落合博満氏(左)と荒木雅博氏 ©文藝春秋

 すると一躍、惜しまれる英雄となった指揮官は言った。

「やめておけ。俺は契約を満了した。それを更新するかどうかは球団が決めることだ。やりたいとか、やりたくないとか、そういう世界じゃない」

 結局、落合は去り、私もそのシーズン限りで名古屋を離れることになった。

「ひとつ覚えておけよ」落合最後の言葉

 その年の暮れ、私は落合のもとをたずねた。
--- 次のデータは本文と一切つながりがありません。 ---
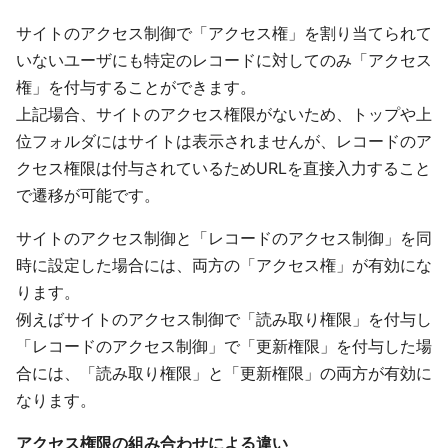
サイトのアクセス制御で「アクセス権」を割り当てられて
いないユーザにも特定のレコードに対してのみ「アクセス
権」を付与することができます。
上記場合、サイトのアクセス権限がないため、トップや上
位フォルダにはサイトは表示されませんが、レコードのア
クセス権限は付与されているためURLを直接入力すること
で遷移が可能です。
サイトのアクセス制御と「レコードのアクセス制御」を同
時に設定した場合には、両方の「アクセス権」が有効にな
ります。
例えばサイトのアクセス制御で「読み取り権限」を付与し
「レコードのアクセス制御」で「更新権限」を付与した場
合には、「読み取り権限」と「更新権限」の両方が有効に
なります。
アクセス権限の組み合わせによる違い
よく晴れた寒い日だった。転勤を伝えた私に、落合は言った。

「ひとつ覚えておけよ」

 場の空気が張りつめた。

「お前がこの先行く場所で、俺の話はしない方がいい。するな」

 言葉の意味を飲み込めない私に向かって、落合は続けた。

「俺のやり方が正しいとは限らないってことだ。お前はこれから行く場所で見たものを、お前の目で判断すればいい。俺は関係ない。この人間がいなければ記事を書けない、そんな記者にはなるなよ」

嫌われた監督 落合博満は中日をどう変えたのか』(文藝春秋)

 それが監督としての落合から聞いた最後の言葉だった。

 それから10年が経つが、落合への緊張感はいまだ消えない。それが私を惹きつける。

 落合は誰かと繋がろうとも、理解してもらおうともしなかった。承認と同調を求める社会にあって孤立している。時代との、その圧倒的な隔絶が、書き手を駆り立てるのだ。